WORK REQUIRED: In the records below, find each line that holds "with" and return it.

Transcribed page contents:
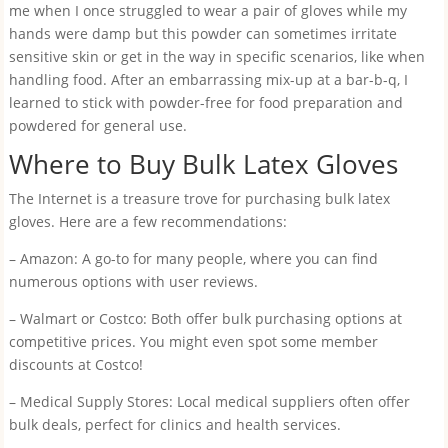
me when I once struggled to wear a pair of gloves while my
hands were damp but this powder can sometimes irritate
sensitive skin or get in the way in specific scenarios, like when
handling food. After an embarrassing mix-up at a bar-b-q, I
learned to stick with powder-free for food preparation and
powdered for general use.
Where to Buy Bulk Latex Gloves
The Internet is a treasure trove for purchasing bulk latex
gloves. Here are a few recommendations:
– Amazon: A go-to for many people, where you can find
numerous options with user reviews.
– Walmart or Costco: Both offer bulk purchasing options at
competitive prices. You might even spot some member
discounts at Costco!
– Medical Supply Stores: Local medical suppliers often offer
bulk deals, perfect for clinics and health services.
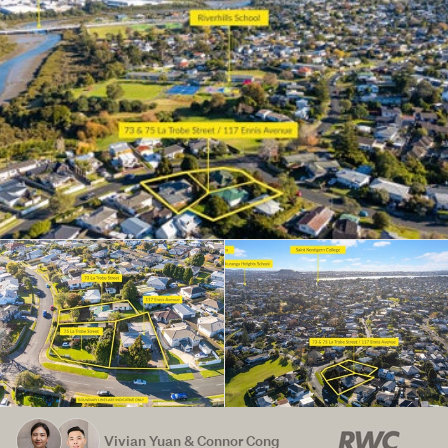
Vivian Yuan & Connor Cong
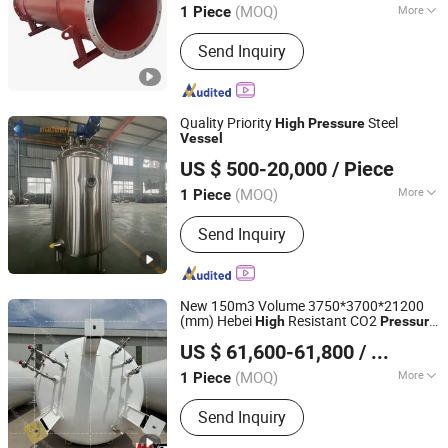
(MOQ)
More
1 Piece
Jiangsu, China
Since 2026
Main Products:
Hose; Expansion Joint;
Send Inquiry
Pipe System; Pressure Vessel;
Integrated System (Skid-mounted)
Quality Priority
Steel
High
Pressure
Vessel
Fujian Yiyi Intelligent Control Co., Ltd.
US $ 500-20,000
/ Piece
(MOQ)
More
1 Piece
Fujian, China
Since 2023
Condition :
New
Send Inquiry
New 150m3 Volume 3750*3700*21200
(mm) Hebei
Resistant CO2
High
Pressure
Hebei Hongrui Xiangtong Heavy Industry Co., Ltd.
Vessel
US $ 61,600-61,800
/ Piece
(MOQ)
More
1 Piece
Hebei, China
Since 2026
Main Products:
Tanker, Cryogenic
Send Inquiry
Tank, Pressure Vessel, Low
Temperature Liquid Storage Tank,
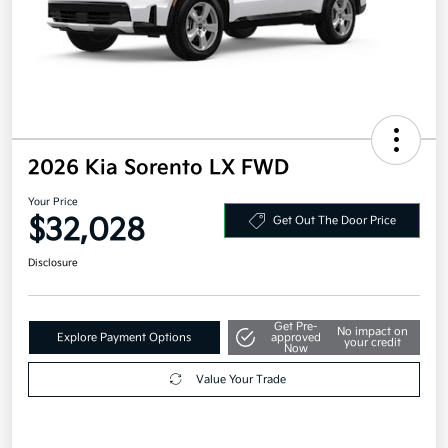
2026 Kia Sorento LX FWD
Your Price
$32,028
Get Out The Door Price
Disclosure
Get Pre-
No impact on
Explore Payment Options
approved
your credit
Now
Value Your Trade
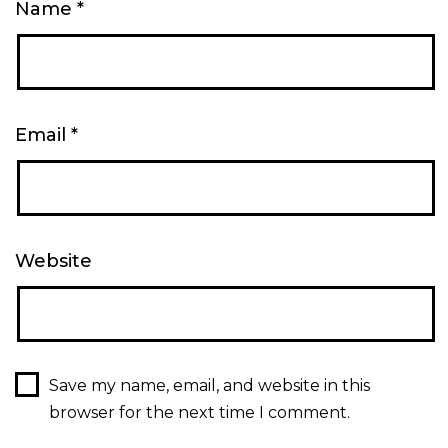
Name
*
Email
*
Website
Save my name, email, and website in this
browser for the next time I comment.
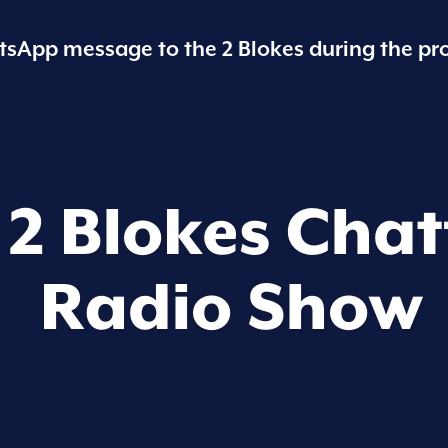
sApp message to the 2 Blokes during the pr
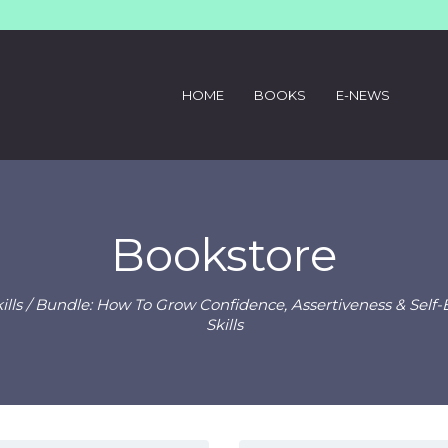
HOME
BOOKS
E-NEWS
Bookstore
lls
/ Bundle: How To Grow Confidence, Assertiveness & Sel
Skills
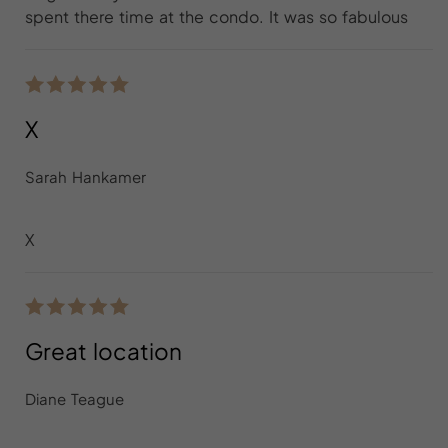
spent there time at the condo. It was so fabulous
X
Sarah Hankamer
X
Great location
Diane Teague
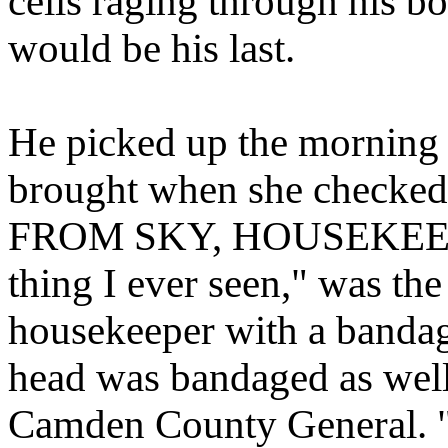
cells raging through his bo
would be his last.
He picked up the morning
brought when she checke
FROM SKY, HOUSEKEEP
thing I ever seen," was the
housekeeper with a bandag
head was bandaged as well
Camden County General. "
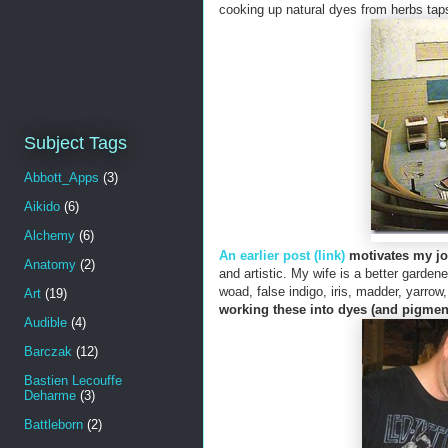
cooking up natural dyes from herbs taps
Subject Tags
Abbott_Apps
(3)
Aikido
(6)
Alchemy
(6)
An earlier post (link)
motivates my jo
Anatomy
(2)
and artistic. My wife is a better garden
woad, false indigo, iris, madder, yarro
Art
(19)
working these into dyes (and pigmen
Audible
(4)
Barczak
(12)
Bastien Lecouffe
Deharme
(3)
Battleborn
(2)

RESPONSE TO THIS EXERCISE:
learned to stick with powder-free for food preparation and
numerous options with user reviews.
housekeeper with a bandag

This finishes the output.